Die Aussichten für die Weltkonjunktur haben sich zuletzt zwar etwas verbessert, die wirtschaftliche Expansion dürfte aber moderat bleiben. Im Euroraum werden höhere Reallöhne den privaten Konsum stärken, und die Konjunktur wird sich beleben. Ein kräftiger Aufschwung ist indes nicht zu erwarten, denn die durch den Wegfall russischen Gases höheren Energiekosten haben die internationale Wettbewerbsfähigkeit der Unternehmen verringert. Für die USA kann zwar die Tatsache optimistisch stimmen, dass die restriktive Geldpolitik dort bisher überraschend wenig gedämpft hat, zumal der Restriktionsgrad ab der Jahresmitte sinken dürfte. Allerdings dürfte die Expansion des privaten Konsums an Schwung verlieren, weil die zu Pandemiezeiten angehäuften Extra-Ersparnisse allmählich zur Neige gehen. Auch gibt es keine weiteren Impulse durch die Finanzpolitik, sodass für das nächste Jahr nur noch mit einem Produktionsanstieg zu rechnen ist, der in etwa der Wachstumsrate des Produktionspotenzials entspricht. In den Schwellenländern insgesamt dürfte die Wirtschaftsleistung in diesem und im nächsten Jahr in einem wenig veränderten Tempo zunehmen. In China bremsen hartnäckige Probleme im Immobiliensektor, eine auch deshalb weiter gedämpfte Konsumneigung, deflationäre Tendenzen sowie die anhaltenden handelspolitischen Spannungen mit den USA dürften das Expansionstempo auf unter 5 % fallen lassen.
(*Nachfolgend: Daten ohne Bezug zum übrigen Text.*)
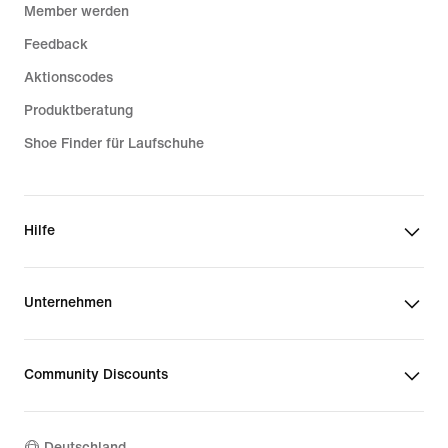
Member werden
Feedback
Aktionscodes
Produktberatung
Shoe Finder für Laufschuhe
Hilfe
Unternehmen
Community Discounts
Deutschland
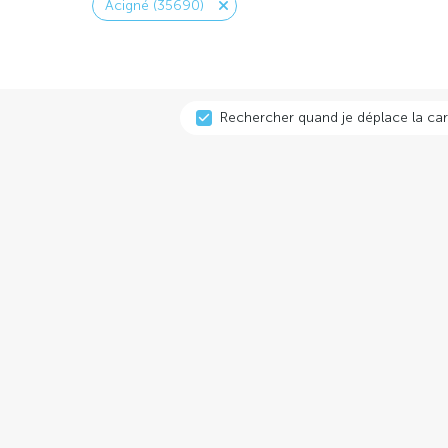
Acigné (35690)
Rechercher quand je déplace la car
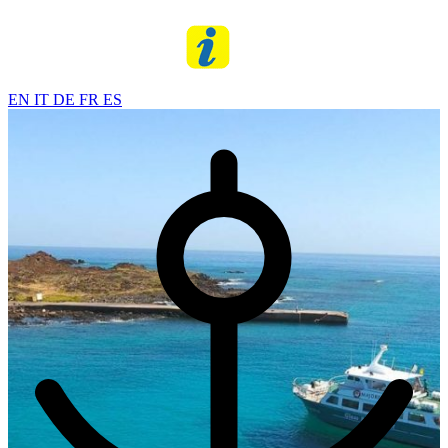
EN
IT
DE
FR
ES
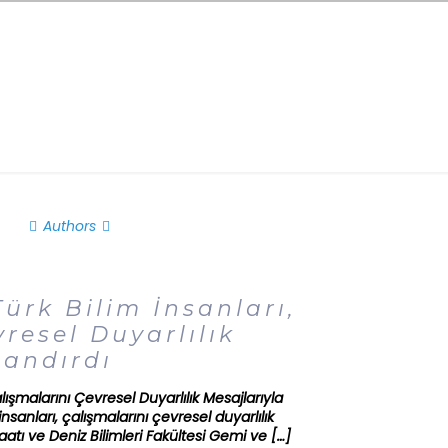
Authors
ürk Bilim İnsanları,
resel Duyarlılık
landırdı
alışmalarını Çevresel Duyarlılık Mesajlarıyla
insanları, çalışmalarını çevresel duyarlılık
aatı ve Deniz Bilimleri Fakültesi Gemi ve
[…]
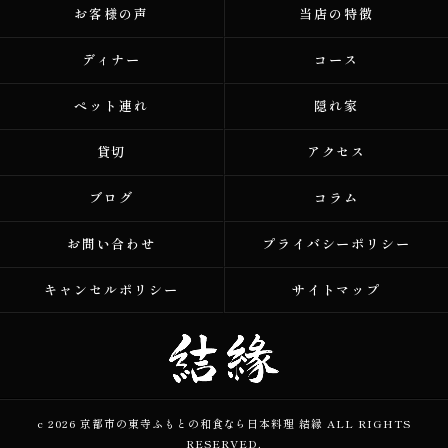
お客様の声
当店の特徴
ディナー
コース
ペット連れ
隠れ家
貸切
アクセス
ブログ
コラム
お問い合わせ
プライバシーポリシー
キャンセルポリシー
サイトマップ
c 2026 京都市の東寺ふもとの和食なら日本料理 結縁 ALL RIGHTS
RESERVED.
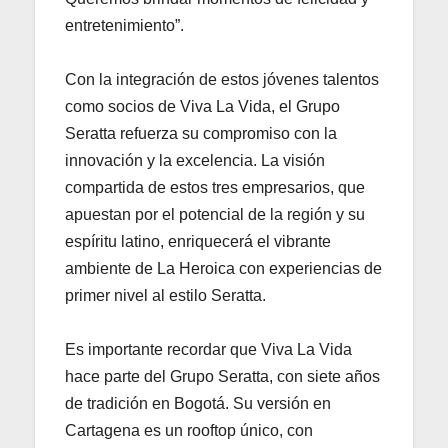
entretenimiento”.
Con la integración de estos jóvenes talentos
como socios de Viva La Vida, el Grupo
Seratta refuerza su compromiso con la
innovación y la excelencia. La visión
compartida de estos tres empresarios, que
apuestan por el potencial de la región y su
espíritu latino, enriquecerá el vibrante
ambiente de La Heroica con experiencias de
primer nivel al estilo Seratta.
Es importante recordar que Viva La Vida
hace parte del Grupo Seratta, con siete años
de tradición en Bogotá. Su versión en
Cartagena es un rooftop único, con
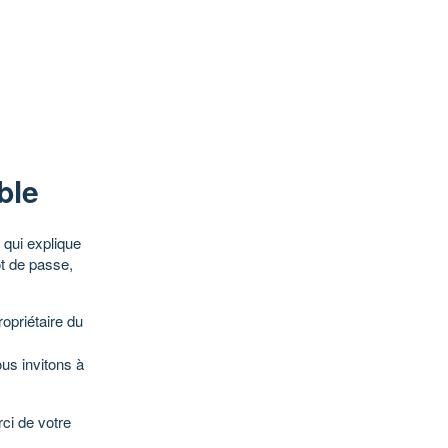
ble
qui explique
ot de passe,
opriétaire du
ous invitons à
ci de votre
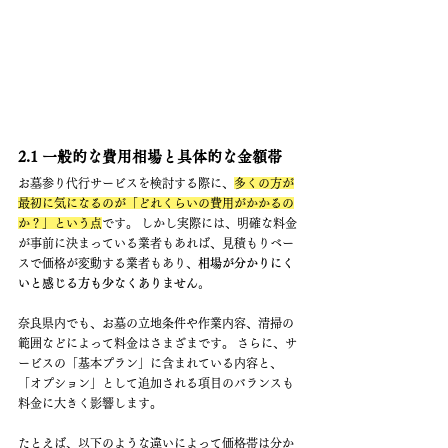
2.1 一般的な費用相場と具体的な金額帯
お墓参り代行サービスを検討する際に、
多くの方が
最初に気になるのが「どれくらいの費用がかかるの
か？」という点
です。 しかし実際には、明確な料金
が事前に決まっている業者もあれば、見積もりベー
スで価格が変動する業者もあり、
相場が分かりにく
いと感じる方も少なくありません。
奈良県内でも、お墓の立地条件や作業内容、清掃の
範囲などによって料金はさまざまです。 さらに、サ
ービスの「基本プラン」に含まれている内容と、
「オプション」として追加される項目のバランスも
料金に大きく影響します。
たとえば、以下のような違いによって価格帯は分か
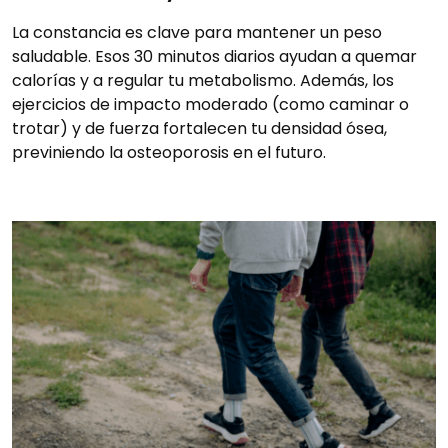
La constancia es clave para mantener un peso
saludable. Esos 30 minutos diarios ayudan a quemar
calorías y a regular tu metabolismo. Además, los
ejercicios de impacto moderado (como caminar o
trotar) y de fuerza fortalecen tu densidad ósea,
previniendo la osteoporosis en el futuro.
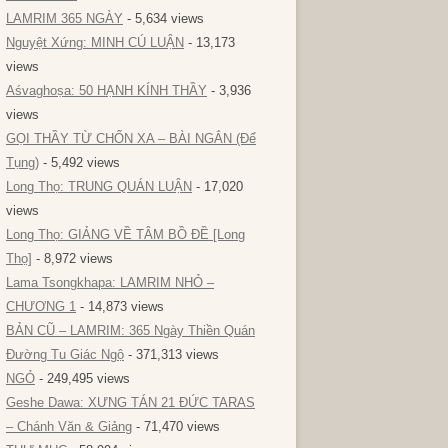
LAMRIM 365 NGÀY
- 5,634 views
Nguyệt Xứng: MINH CÚ LUẬN
- 13,173
views
Aśvaghoṣa: 50 HẠNH KÍNH THẦY
- 3,936
views
GỌI THẦY TỪ CHỐN XA – BÀI NGẮN (Để
Tụng)
- 5,492 views
Long Thọ: TRUNG QUÁN LUẬN
- 17,020
views
Long Thọ: GIẢNG VỀ TÂM BỒ ĐỀ [Long
Thọ]
- 8,972 views
Lama Tsongkhapa: LAMRIM NHỎ –
CHƯƠNG 1
- 14,873 views
BẢN CŨ – LAMRIM: 365 Ngày Thiền Quán
Đường Tu Giác Ngộ
- 371,313 views
NGỎ
- 249,495 views
Geshe Dawa: XƯNG TÁN 21 ĐỨC TARAS
– Chánh Văn & Giảng
- 71,470 views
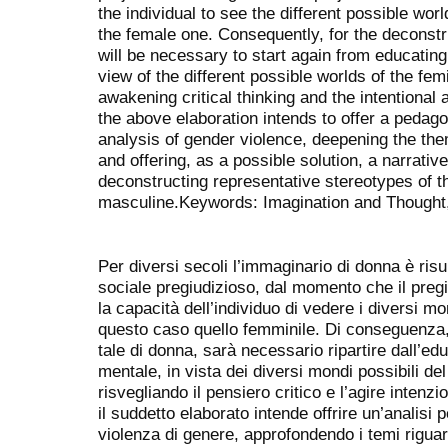
the individual to see the different possible worl
the female one. Consequently, for the deconstr
will be necessary to start again from educating
view of the different possible worlds of the fem
awakening critical thinking and the intentional a
the above elaboration intends to offer a peda
analysis of gender violence, deepening the th
and offering, as a possible solution, a narrati
deconstructing representative stereotypes of t
masculine.Keywords: Imagination and Thought, 
Per diversi secoli l’immaginario di donna è risu
sociale pregiudizioso, dal momento che il preg
la capacità dell’individuo di vedere i diversi mon
questo caso quello femminile. Di conseguenza,
tale di donna, sarà necessario ripartire dall’ed
mentale, in vista dei diversi mondi possibili d
risvegliando il pensiero critico e l’agire intenzio
il suddetto elaborato intende offrire un’analis
violenza di genere, approfondendo i temi riguar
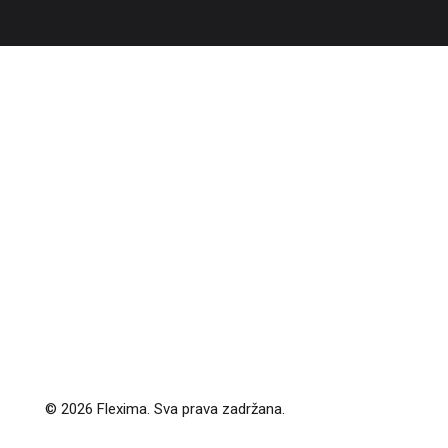
© 2026 Flexima. Sva prava zadržana.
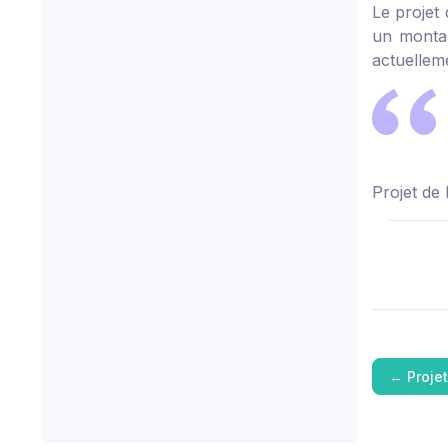
Le projet
un montan
actuellem
Projet de 
←
Proje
Alles in allem rechnen die Institute mit Zuwachsraten der Weltproduktion von 2,5 % im Jahr 2024 und 2,6 % im Jahr darauf. Die Revision der Prognose für die Weltproduktion beläuft sich für das Jahr 2024 auf 0,2 Prozentpunkte nach oben und für 2025 um 0,1 Prozentpunkt nach unten. In den fortgeschrittenen Volkswirtschaften verändert sich der Produktionsanstieg im Jahresdurchschnitt mit Raten von 1,6 % im laufenden Jahr und 1,7 % im kommenden Jahr ebenfalls nur wenig. Während die Zuwachsraten der gesamtwirtschaftlichen Produktion in etwa konstant bleiben, wird das Konjunkturgefälle zwischen den USA und Europa geringer, und die Dynamik im Verhältnis zwischen Dienstleistungen und Industrie dürfte sich wieder zugunsten der Industrie verschieben. Die Unternehmensinvestitionen, die auch im vergangenen Jahr weltweit spürbar ausgeweitet wurden, dürften noch etwas an Schwung gewinnen; die Investitionen im Wohnungsbau sogar deutlich anziehen.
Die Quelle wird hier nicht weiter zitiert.